Tabii, bu bir yaratılış diyeceğim fakat, kötü mizaçlı, karamsar tavırlı, her şeyi kapkara gören, kara bir tablo çizen, her şeyde; kusur, kabahat, kötü niyet…sezen ve hisseden insanla, bu insan bir olur mu? "yarısına kadar boş bardak, dünya kötü, piyasa yıkılıyor, insanlarda haya, ahlak kalmamış, işsizlik almış başını gidiyor, ne olacak bu piyasaların hali? Ekmek pahalı, sular bozuk, herkes hırsız, yalancı, dolandırıcı, sahtekar, hilekar…” diyen bir insanı düşünün! Bunlarla yan yana gelmek ister misiniz? Bunlarla sohbet etmek mi size daha hoş gelir? Yoksa, her şeyde iyi niyet arayan, olaylara hoşgörüyle yaklaşan, "yarısına kadar dolu bardak” felsefesiyle bakan, güler yüzlü, hoş sohbet, espri… anlayışına sahip bir insanla mı sohbet edersiniz?

Hiç zor değil; "Lütfen, Rica Ederim, Teşekkür Ederim” sözlerini kullanmak. Bu sözlere para da istemezler. Bizi sıkıntıya da sokmaz. -Sıkıntıya sokmaz zira; işten yorgun gelsek, hayatın bin bir türlü gailesi omuzumuzda olsa bile- önemli olan, tatlı dil, dili iyi kullanmak! O yüzden; "dilin kemiği yok” derler. Bunun için; "tatlı dil yılanı deliğinden çıkartır” sözü vecize olmuş!

Her şey insanda başlar, insanda biter! insan; Allah'ın en şerefli, en değerli varlığıdır! Bu bakımdan, peygamberler insanlar arasından seçilmiştir!

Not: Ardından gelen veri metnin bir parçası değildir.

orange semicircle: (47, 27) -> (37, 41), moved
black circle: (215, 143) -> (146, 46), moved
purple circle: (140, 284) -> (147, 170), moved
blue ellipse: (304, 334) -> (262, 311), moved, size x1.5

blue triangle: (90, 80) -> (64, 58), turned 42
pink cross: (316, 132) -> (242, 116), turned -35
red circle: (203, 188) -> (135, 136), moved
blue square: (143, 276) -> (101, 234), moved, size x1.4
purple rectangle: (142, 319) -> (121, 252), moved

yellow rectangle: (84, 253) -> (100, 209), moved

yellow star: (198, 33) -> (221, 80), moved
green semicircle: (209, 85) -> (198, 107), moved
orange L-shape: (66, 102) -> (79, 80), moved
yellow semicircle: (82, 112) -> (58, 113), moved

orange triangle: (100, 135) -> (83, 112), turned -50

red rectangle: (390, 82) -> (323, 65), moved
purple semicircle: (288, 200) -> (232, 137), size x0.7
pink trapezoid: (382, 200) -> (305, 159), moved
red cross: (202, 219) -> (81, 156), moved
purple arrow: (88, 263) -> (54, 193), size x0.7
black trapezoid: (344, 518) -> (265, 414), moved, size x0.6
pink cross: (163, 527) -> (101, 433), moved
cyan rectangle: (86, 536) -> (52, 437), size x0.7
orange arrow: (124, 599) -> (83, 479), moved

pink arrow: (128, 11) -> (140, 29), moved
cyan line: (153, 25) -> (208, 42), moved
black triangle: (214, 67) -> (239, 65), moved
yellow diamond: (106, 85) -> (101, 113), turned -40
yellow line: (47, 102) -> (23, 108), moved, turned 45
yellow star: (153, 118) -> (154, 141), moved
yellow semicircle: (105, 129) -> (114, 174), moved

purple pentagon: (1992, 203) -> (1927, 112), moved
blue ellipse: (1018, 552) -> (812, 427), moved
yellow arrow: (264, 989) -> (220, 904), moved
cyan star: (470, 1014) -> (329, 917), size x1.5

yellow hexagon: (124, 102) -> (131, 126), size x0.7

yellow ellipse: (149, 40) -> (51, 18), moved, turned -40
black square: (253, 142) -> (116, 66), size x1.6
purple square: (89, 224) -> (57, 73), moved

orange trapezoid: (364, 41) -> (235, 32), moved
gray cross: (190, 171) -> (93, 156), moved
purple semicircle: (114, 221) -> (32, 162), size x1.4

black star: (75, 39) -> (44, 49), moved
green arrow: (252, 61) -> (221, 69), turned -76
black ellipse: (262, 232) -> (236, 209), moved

Hep düşünmüşümdür; insanlar neden kendi ayaklarına pranga vurur? Niçin kendi elleriyle kendini tehlikeye atar? Diye. Tavırlarımızda, davranışlarımızda, insanlarla iletişimimizde; "küçük dağları ben yarattım, her şeyi ben bilirim, senin ilmin ne ki? Kaç paralık adamsın? Paran kadar konuş, sen bana emir verecek adam mısın?....”sözleri, hem insanlığımızı bitirir, hem hayatımızı zehir eder. Böyleleri için;

"Ne kendi etti rahat,

Ne verdi dünyaya huzur,

Yıkılıp gitti dünyadan,

ehl-i kubur” denir.

 

Nazar Etsin

Rabbi bilmek isteyen; deryaya nazar etsin,

Güzelliği görsün, dünyaya nazar etsin,

Uzağa gitmeye ne gerek; rüyaya nazar etsin,

Okusun kâinatı, güneşe, aya nazar etsin,

Lisana baksın, konuşmaya, manaya nazar etsin.